Politik tutsakları bilinçli ve sistematik biçimde kapsam dışı bırakan, “11. Yargı Paketi” adı altında Meclis’ten geçirilen düzenleme, iktidarın adalet anlayışını tüm çıplaklığıyla ortaya koymaktadır. Yasa yürürlüğe girer girmez adi suçlardan hüküm giyenlerin tahliyeleri başlatılırken; devrimci tutsaklar için daha fazla tecrit, daha fazla baskı ve yeni zindan politikaları devreye sokulmuştur.
Adalet Bakanı Yılmaz Tunç’un bu düzenlemeyi “müjde” olarak sunması, adaletle açıkça alay etmektir. Emekçilerin vergileriyle ayakta duran ceza infaz sistemi, hırsızlara, çetelere ve suç örgütlerine af kapısı aralarken; düşünceleri, kimliği ve devrimci mücadeleleri nedeniyle zindanlarda tutulan politik tutsaklara kapılarını daha da sıkı kapatmaktadır. Buna “infazda eşitlik” demek, gerçeği bilinçli biçimde çarpıtmaktan başka bir anlam taşımamaktadır.

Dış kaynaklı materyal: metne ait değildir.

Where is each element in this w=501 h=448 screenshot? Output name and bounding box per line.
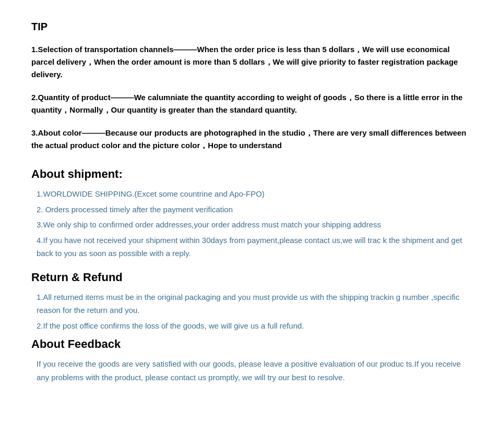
return-section: Return & Refund 1.All returned items mus… — [31, 271, 470, 333]
return-list: 1.All returned items must be in the orig… — [37, 290, 470, 333]
return-item-2: 2.If the post office confirms the loss o… — [37, 319, 470, 333]
shipment-list: 1.WORLDWIDE SHIPPING.(Excet some countri… — [37, 187, 470, 260]
tip-item-3: 3.About color———Because our products are… — [31, 127, 470, 152]
tip-item-2: 2.Quantity of product———We calumniate th… — [31, 91, 470, 116]
feedback-text: If you receive the goods are very satisf… — [37, 357, 470, 384]
tip-title: TIP — [31, 21, 470, 33]
tip-section: TIP 1.Selection of transportation channe… — [31, 21, 470, 152]
shipment-section: About shipment: 1.WORLDWIDE SHIPPING.(Ex… — [31, 167, 470, 260]
feedback-title: About Feedback — [31, 337, 470, 351]
tip-item-1: 1.Selection of transportation channels——… — [31, 43, 470, 81]
feedback-section: About Feedback If you receive the goods … — [31, 337, 470, 384]
return-title: Return & Refund — [31, 271, 470, 284]
return-item-1: 1.All returned items must be in the orig… — [37, 290, 470, 317]
shipment-item-2: 2. Orders processed timely after the pay… — [37, 203, 470, 216]
shipment-title: About shipment: — [31, 167, 470, 181]
shipment-item-4: 4.If you have not received your shipment… — [37, 234, 470, 260]
shipment-item-3: 3.We only ship to confirmed order addres… — [37, 218, 470, 232]
shipment-item-1: 1.WORLDWIDE SHIPPING.(Excet some countri… — [37, 187, 470, 201]
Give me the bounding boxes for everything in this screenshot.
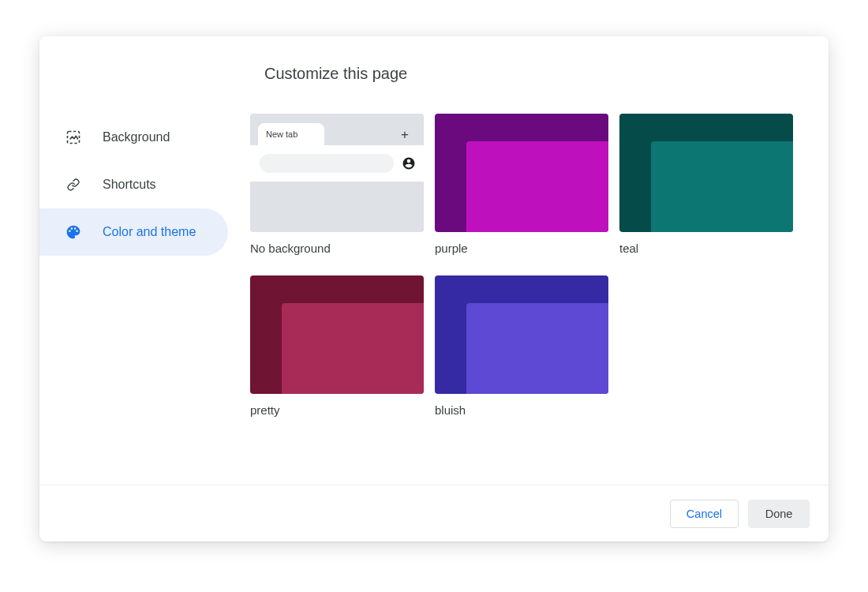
theme-tile-purple[interactable]: purple	[435, 114, 608, 268]
preview-toolbar	[250, 145, 424, 182]
cancel-button-label: Cancel	[687, 508, 722, 520]
dialog-footer: Cancel Done	[39, 485, 829, 541]
theme-swatch-inner	[282, 303, 424, 394]
plus-icon: +	[397, 127, 413, 143]
theme-swatch	[619, 114, 793, 232]
sidebar: Background Shortcuts Color and them	[39, 36, 250, 485]
theme-swatch: New tab+	[250, 114, 424, 232]
theme-label: pretty	[250, 394, 424, 429]
dialog-body: Background Shortcuts Color and them	[39, 36, 829, 485]
theme-label: bluish	[435, 394, 608, 429]
sidebar-item-label: Shortcuts	[103, 178, 156, 192]
cancel-button[interactable]: Cancel	[670, 500, 739, 528]
theme-tile-pretty[interactable]: pretty	[250, 275, 424, 429]
theme-label: No background	[250, 232, 424, 268]
sidebar-item-background[interactable]: Background	[39, 114, 250, 161]
sidebar-item-label: Color and theme	[103, 225, 196, 239]
avatar-icon	[402, 156, 416, 170]
theme-tile-teal[interactable]: teal	[619, 114, 793, 268]
sidebar-item-label: Background	[103, 130, 170, 144]
content-wrap: Customize this page New tab+No backgroun…	[250, 36, 829, 485]
image-icon	[65, 129, 82, 146]
sidebar-item-color-and-theme[interactable]: Color and theme	[39, 208, 228, 256]
palette-icon	[65, 223, 82, 241]
done-button[interactable]: Done	[748, 500, 810, 528]
theme-label: teal	[619, 232, 793, 268]
theme-label: purple	[435, 232, 608, 268]
preview-tabstrip: New tab+	[250, 114, 424, 145]
theme-swatch-inner	[466, 303, 608, 394]
sidebar-item-shortcuts[interactable]: Shortcuts	[39, 161, 250, 208]
done-button-label: Done	[765, 508, 793, 520]
theme-tiles: New tab+No backgroundpurpletealprettyblu…	[250, 114, 816, 429]
preview-tab-label: New tab	[266, 129, 297, 139]
link-icon	[65, 176, 82, 193]
customize-dialog: Background Shortcuts Color and them	[39, 36, 829, 541]
theme-tile-bluish[interactable]: bluish	[435, 275, 608, 429]
theme-swatch	[250, 275, 424, 394]
theme-swatch-inner	[651, 141, 793, 232]
content-scroll[interactable]: New tab+No backgroundpurpletealprettyblu…	[250, 114, 829, 485]
preview-page	[250, 182, 424, 232]
theme-tile-none[interactable]: New tab+No background	[250, 114, 424, 268]
theme-swatch-inner	[466, 141, 608, 232]
preview-tab: New tab	[258, 123, 324, 145]
theme-swatch	[435, 114, 608, 232]
theme-swatch	[435, 275, 608, 394]
dialog-title: Customize this page	[250, 36, 829, 114]
preview-omnibox	[260, 154, 394, 173]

31 Temmuz 2023 öncesinde işlenen suçlar için erken tahliye ve denetimli serbestlik imkânı getiren bu düzenleme, siyasi tutsakları baştan sona yok saymaktadır. Yıllardır hukuksuz yargılamalarla, uydurma delillerle ve itirafçı beyanlarıyla mahkûm edilen devrimciler için tek bir satır dahi yazılmamıştır. Çünkü bu yasa, adaleti tesis etmek için değil; mevcut düzeni ve iktidarı korumak için hazırlanmıştır.
Depremde binlerce insanın ölümüne yol açan sorumluların bile ilk aşamada af kapsamına alınması, bu düzenlemenin kimlere hizmet ettiğini açık biçimde göstermiştir. Kamuoyundan gelen tepkiler sonucu bu konuda geri adım atılsa da, söz konusu devrimci tutsaklar olduğunda iktidarın kulakları sağır, gözleri kör kalmıştır. Kadınlara ve çocuklara yönelik suçlar baskı sonucu kapsam dışı bırakılırken, politik tutsaklar için mutlak bir cezalandırma rejimi sürdürülmüştür.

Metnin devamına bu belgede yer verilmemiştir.